Forgot to mention, check out the Hedgehog Welfare Society website for good info and links.


----------



## Jls (Aug 22, 2021)

ChloëMali said:


> Yes, I think quilling could have something to do with it. I also wonder if such frequent baths might be stressing her out. Every 4-5 days seems to be a little much, even when quilling. Keep an eye out for dry skin, because that could be irritating her as well. I'm not very knowledgeable on oatmeal baths, though, so you might wait for someone to weigh in on if the frequency is too much or not.  Just something to consider.

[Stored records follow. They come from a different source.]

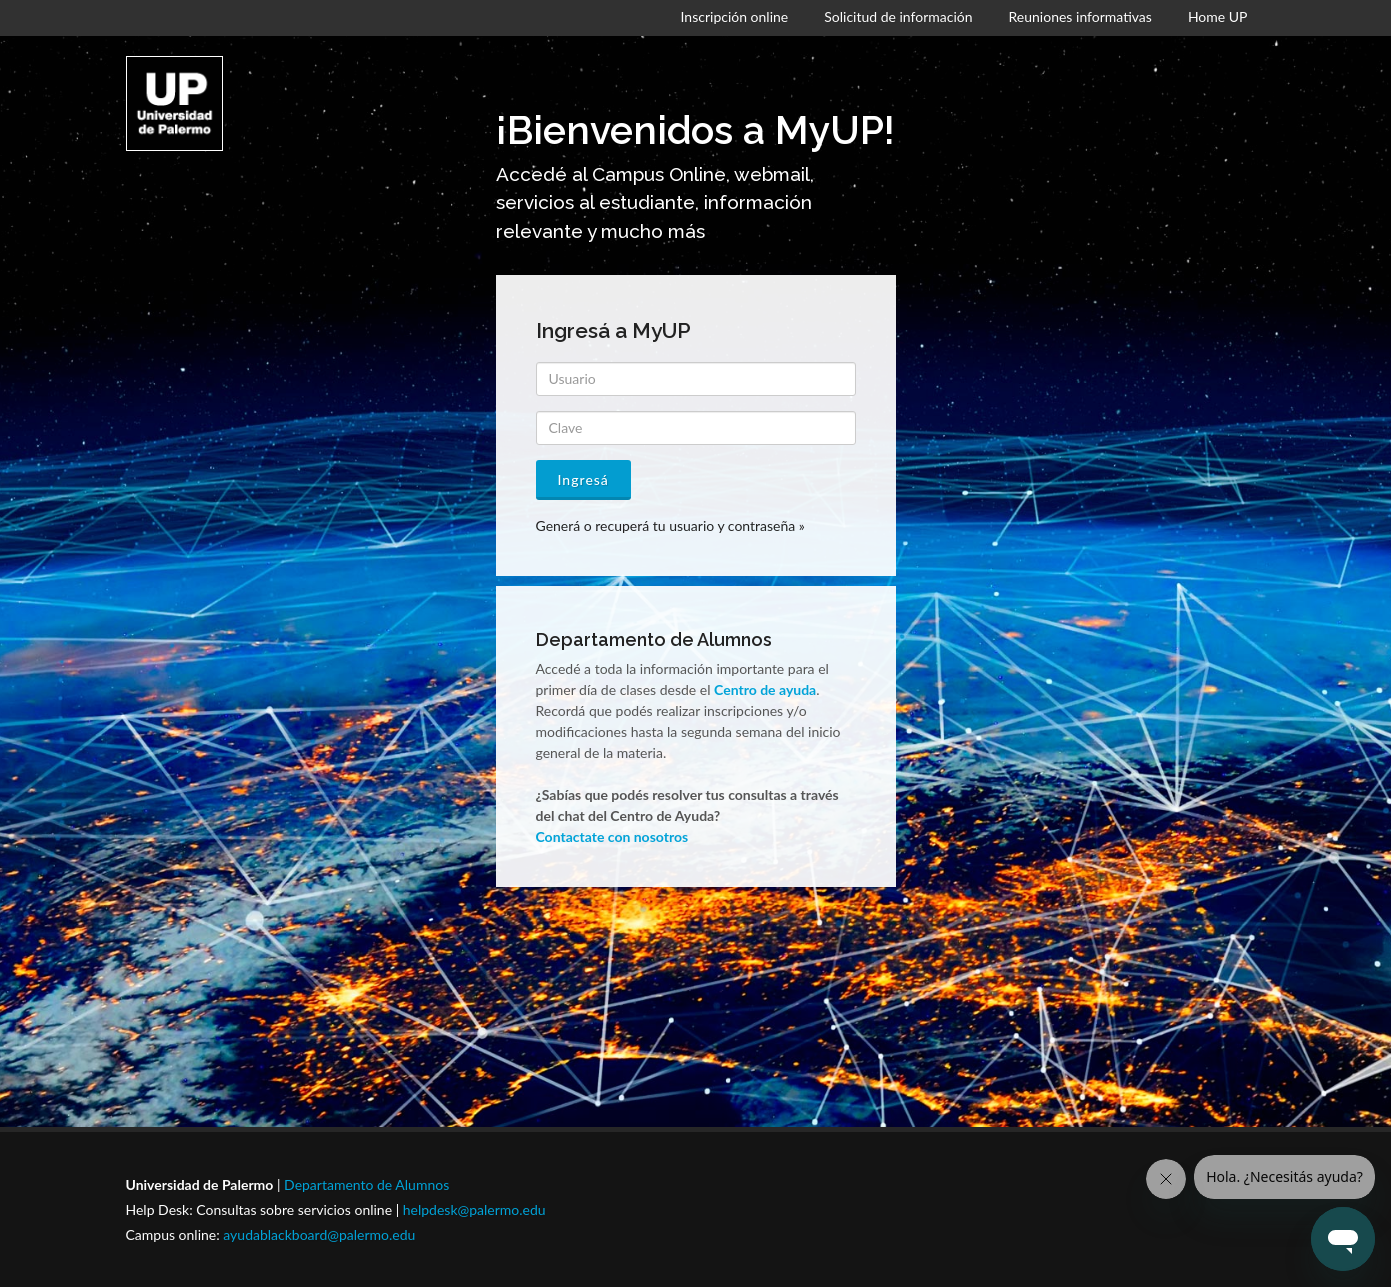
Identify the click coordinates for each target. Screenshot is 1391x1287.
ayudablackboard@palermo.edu (319, 1234)
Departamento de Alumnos (366, 1184)
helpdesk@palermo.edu (474, 1209)
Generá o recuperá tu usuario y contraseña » (670, 525)
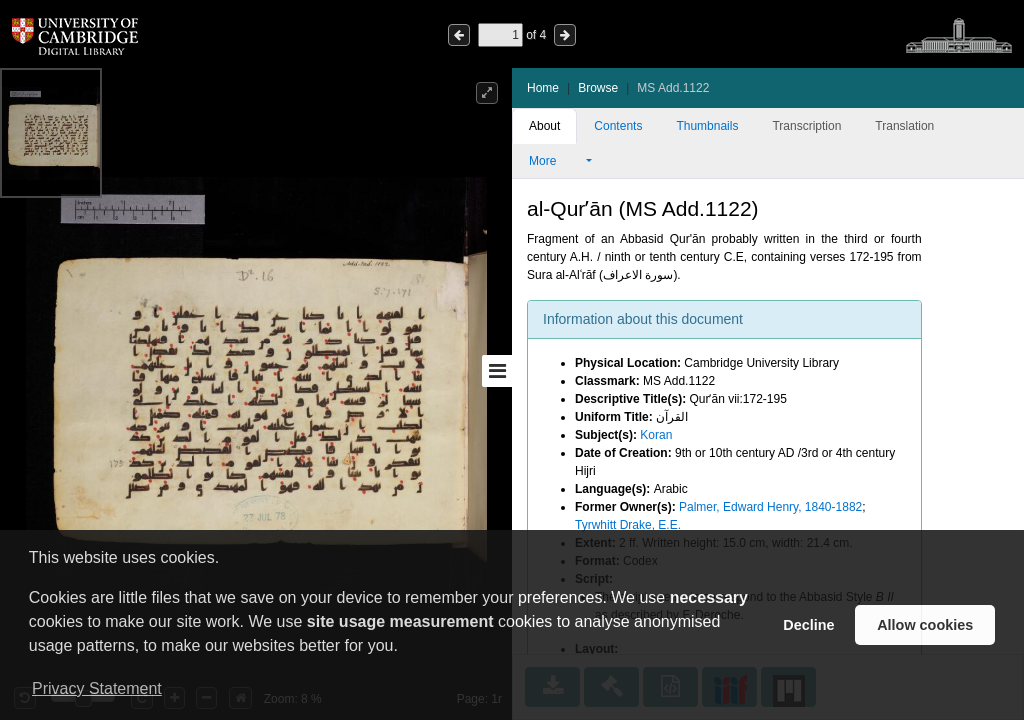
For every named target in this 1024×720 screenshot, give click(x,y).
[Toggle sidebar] (497, 371)
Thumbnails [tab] (707, 126)
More (556, 161)
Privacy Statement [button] (97, 688)
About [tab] (544, 126)
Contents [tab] (618, 126)
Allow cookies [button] (925, 625)
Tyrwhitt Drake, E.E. (628, 525)
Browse (598, 88)
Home (543, 88)
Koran (656, 435)
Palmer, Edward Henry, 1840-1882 (770, 507)
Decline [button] (808, 625)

I understand not bathing them very often but my daughter's hedgehog walks through his poop on his wheel every day. She often has him in a little water cleaning his feet. Is this bad?


----------



## ChloëMali (Mar 25, 2020)

Jls said:


> I understand not bathing them very often but my daughter's hedgehog walks through his poop on his wheel every day. She often has him in a little water cleaning his feet. Is this bad?


That's definitely normal for hedgehogs! Mine has poop boots all the time. Foot baths are fine. I always try to clean my boy's feet off with a baby wipe first, but foot baths are totally okay. Just make sure the water isn't so deep that it turns into a full bath every time.


----------



## Ria (Aug 30, 2018)

Jls said:


> I understand not bathing them very often but my daughter's hedgehog walks through his poop on his wheel every day. She often has him in a little water cleaning his feet. Is this bad?


Totally normal, I got lucky as my girl tries to keep her own feet first, but I will always opt for trying damp paper towel and before putting her in a shallow water for a foot bath.


----------